Certainly the space’s former tenants could’ve used such marketing gimmicks to their advantage, but the Balkan fare of Irma’s Café Europa has given way to Asian fusion, and the décor, like the menu, is a hybrid of Eastern touches and big-city panache. It’s trendy, sans the pretense. Comfy red couch notwithstanding, there’s nothing particularly funky to the furnishings – even the monkey curios scattered throughout the joint appear as an afterthought. The lighting may be dim, but the mood is as lively as the edamame served as a garlic-flecked, lemon-splashed and carb-free amuse-bouche. The sushi sampler ($18), a platter of various tuna and salmon rolls and nigiri, was mediocre for the most part, but the wheel of tangy fried goat cheese ($9), patted with panko and sided with a sun-dried tomato puree, was exquisitely soft and bloomy.
Cooking with exotic meats is a forte of executive chef Penelope Brown, and while the lean bison burger ($13) isn’t much of a departure from its beefy counterpart, the juicy sandwich is a perfect sharing appetizer. A better dish was the tender ostrich filet ($32), served medium-rare along with a plump-blueberry sauce. It may seem an odd pairing, but the sweet tartness of the sauce toned down the gaminess of the bird and brought out the flavor of the meat, though the aftertaste veered toward metallic. The main was served with garlic mashed potatoes and sautéed, slightly overcooked baby bok choy. The thick, pungent ginger sauce slathered over grilled chicken breast slices gave the Asian ginger chicken ($14) a pedestrian appeal. The inclusion of just one tarragon dumpling, however, was likely a plating error; a shame, considering it left me wanting more.

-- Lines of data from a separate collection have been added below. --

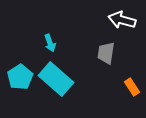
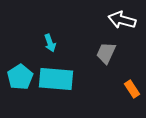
gray trapezoid: rotated 15 degrees clockwise
cyan rectangle: rotated 36 degrees counterclockwise
orange rectangle: moved 2 px down
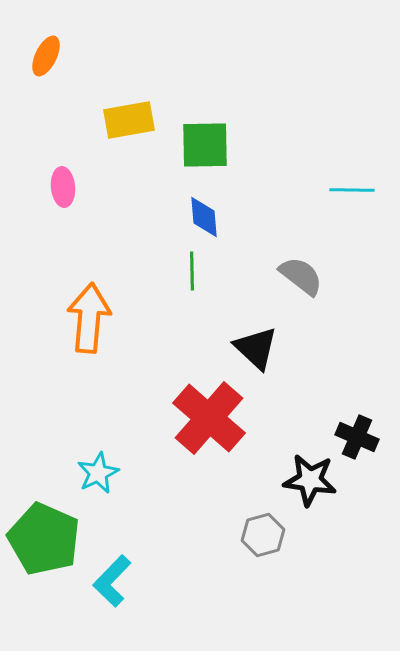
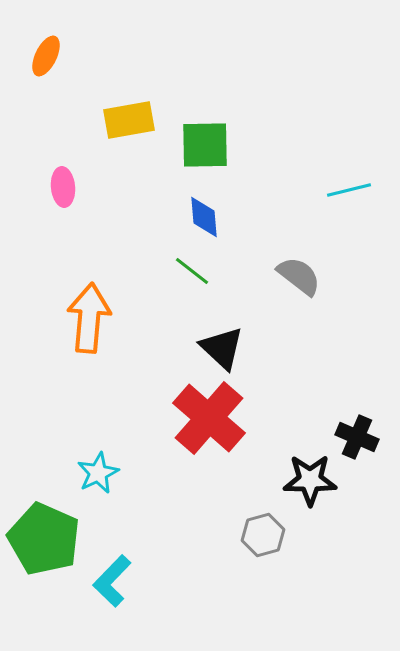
cyan line: moved 3 px left; rotated 15 degrees counterclockwise
green line: rotated 51 degrees counterclockwise
gray semicircle: moved 2 px left
black triangle: moved 34 px left
black star: rotated 8 degrees counterclockwise
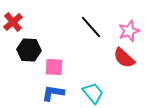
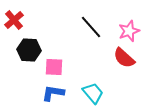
red cross: moved 1 px right, 2 px up
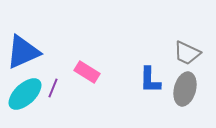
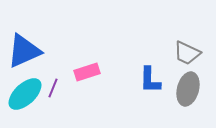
blue triangle: moved 1 px right, 1 px up
pink rectangle: rotated 50 degrees counterclockwise
gray ellipse: moved 3 px right
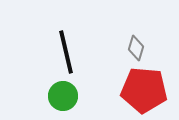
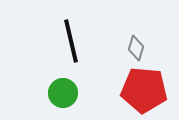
black line: moved 5 px right, 11 px up
green circle: moved 3 px up
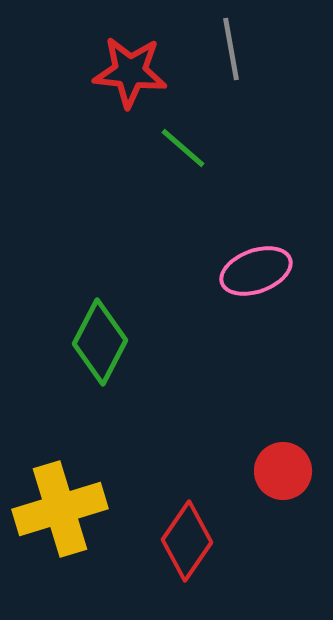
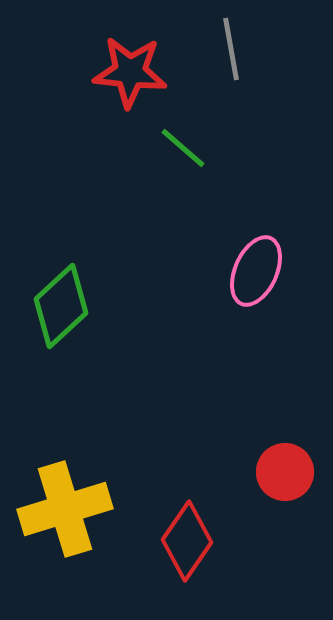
pink ellipse: rotated 46 degrees counterclockwise
green diamond: moved 39 px left, 36 px up; rotated 20 degrees clockwise
red circle: moved 2 px right, 1 px down
yellow cross: moved 5 px right
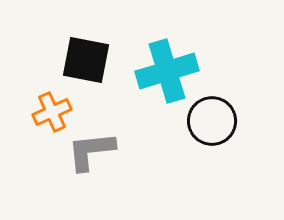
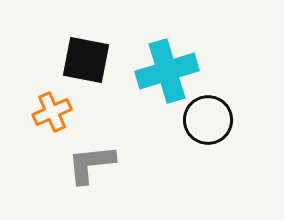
black circle: moved 4 px left, 1 px up
gray L-shape: moved 13 px down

The ample wine list should please even the most cultured of oenophiles – no surprise, given that Nickell runs the local chapter of the Tasters Guild, a society of wine and food enthusiasts. Servers have an appreciation for vino and are quick to make recommendations to patrons, many of whom linger over a bottle long after dinner’s done. And if the wine won’t make you linger, luscious banana cream pie ($6) most certainly will. An ethereal creamy base is topped with sliced bananas and drizzled with a grainy caramel sauce. Absolutely heavenly.
If I were a betting man, I’d wager this Monkey evades the demise met by its predecessor and brings in the funk for some time to come. It has that understated groove that polished foodies search for, and a committed kitchen corps to boot. Culinary trendiness aside, there’s some delicious substance behind the style, and that’s the sort of buzz no gimmick can buy.